§ **GOAL OF THE EXERCISE**: Search for the word "production" in the entries. Each line that holds it should be copied.

--- --- ---

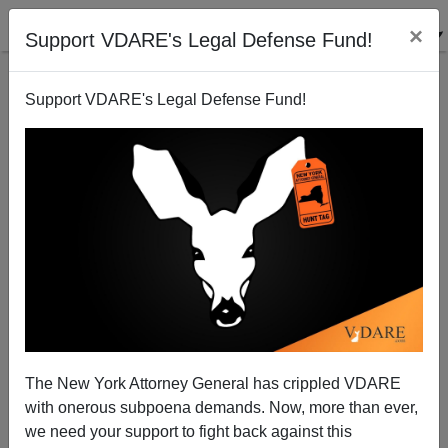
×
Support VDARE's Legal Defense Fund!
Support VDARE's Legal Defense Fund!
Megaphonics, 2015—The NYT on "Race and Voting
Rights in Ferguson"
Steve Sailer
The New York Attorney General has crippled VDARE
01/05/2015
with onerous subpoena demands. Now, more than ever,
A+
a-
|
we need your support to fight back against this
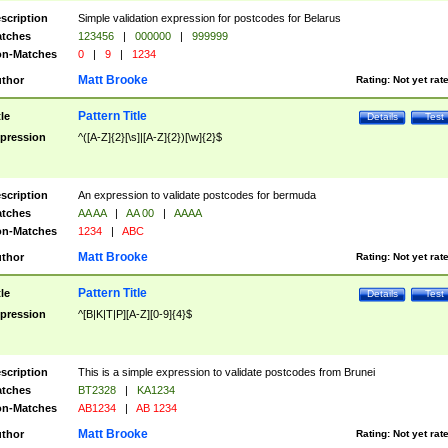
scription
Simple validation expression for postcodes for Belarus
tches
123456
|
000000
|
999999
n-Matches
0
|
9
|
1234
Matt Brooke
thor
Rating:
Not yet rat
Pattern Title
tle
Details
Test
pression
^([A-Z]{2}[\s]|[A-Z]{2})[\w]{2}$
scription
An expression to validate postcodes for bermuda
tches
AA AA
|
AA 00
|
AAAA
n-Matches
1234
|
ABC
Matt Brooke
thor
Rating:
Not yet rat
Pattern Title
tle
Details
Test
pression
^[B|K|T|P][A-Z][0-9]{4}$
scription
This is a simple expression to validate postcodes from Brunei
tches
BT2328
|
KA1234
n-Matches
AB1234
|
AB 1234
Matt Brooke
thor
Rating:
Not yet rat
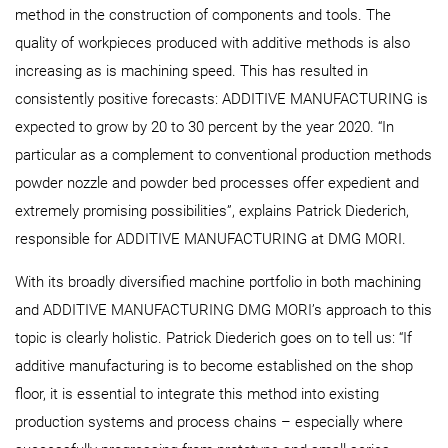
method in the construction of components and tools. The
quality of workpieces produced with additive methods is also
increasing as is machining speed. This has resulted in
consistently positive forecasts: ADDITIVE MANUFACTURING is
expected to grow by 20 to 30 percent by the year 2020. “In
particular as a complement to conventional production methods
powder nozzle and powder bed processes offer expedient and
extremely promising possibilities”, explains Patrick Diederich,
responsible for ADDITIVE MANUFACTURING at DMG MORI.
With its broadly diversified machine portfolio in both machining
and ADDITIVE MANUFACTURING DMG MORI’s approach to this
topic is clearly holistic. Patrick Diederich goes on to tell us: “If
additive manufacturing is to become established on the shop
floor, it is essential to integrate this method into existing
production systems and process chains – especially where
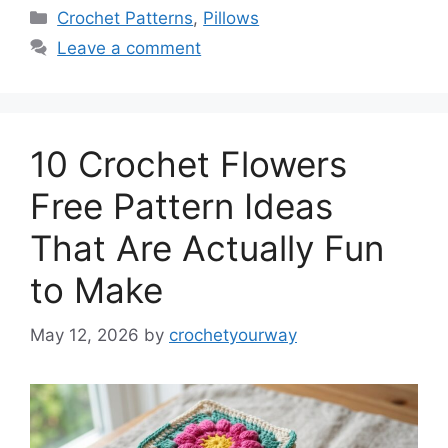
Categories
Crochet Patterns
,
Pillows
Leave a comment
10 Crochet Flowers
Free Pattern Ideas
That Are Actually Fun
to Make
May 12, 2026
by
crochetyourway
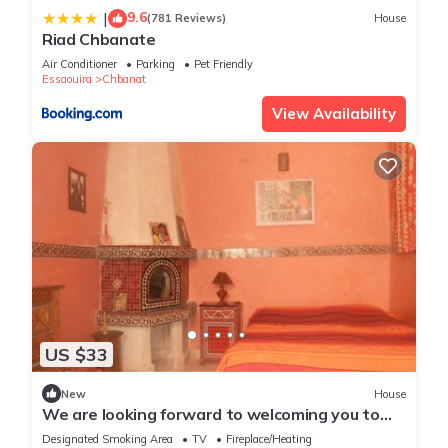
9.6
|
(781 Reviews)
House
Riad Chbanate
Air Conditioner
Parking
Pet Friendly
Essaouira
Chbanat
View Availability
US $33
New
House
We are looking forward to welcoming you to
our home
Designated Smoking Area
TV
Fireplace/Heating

--- --- ---

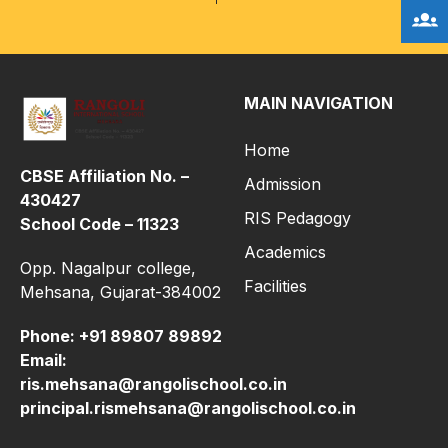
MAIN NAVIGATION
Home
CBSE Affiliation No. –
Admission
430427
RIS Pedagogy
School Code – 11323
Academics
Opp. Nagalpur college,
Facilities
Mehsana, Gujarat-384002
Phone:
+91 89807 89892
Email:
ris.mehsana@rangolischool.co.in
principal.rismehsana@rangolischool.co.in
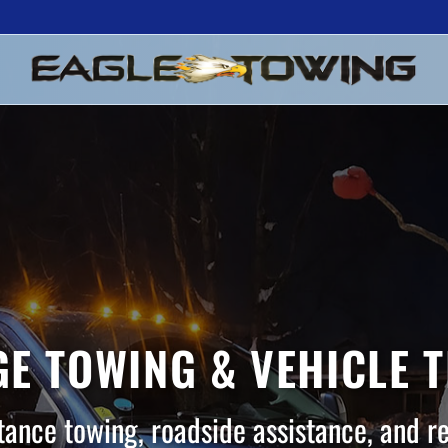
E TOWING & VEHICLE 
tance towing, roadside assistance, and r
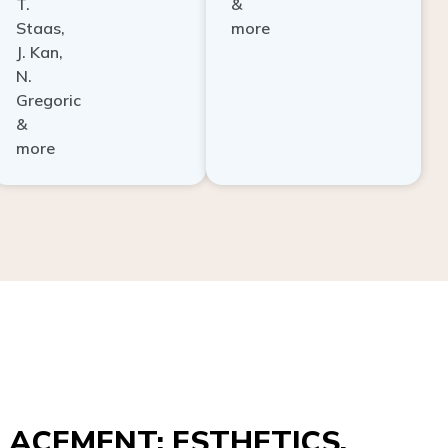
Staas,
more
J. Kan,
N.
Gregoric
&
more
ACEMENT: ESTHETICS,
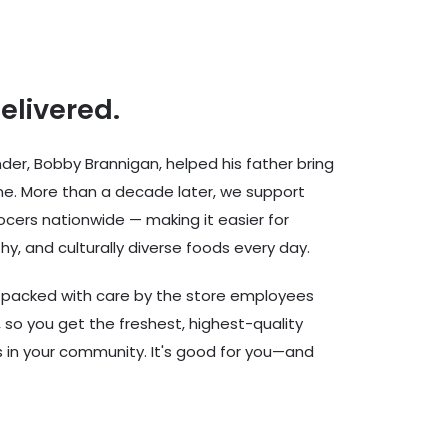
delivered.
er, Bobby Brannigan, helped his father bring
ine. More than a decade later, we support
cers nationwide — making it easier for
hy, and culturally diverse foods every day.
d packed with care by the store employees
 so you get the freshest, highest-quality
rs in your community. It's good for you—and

--- --- ---

§ **ANSWER SECTION**:
particular as a complement to conventional production methods
production systems and process chains – especially where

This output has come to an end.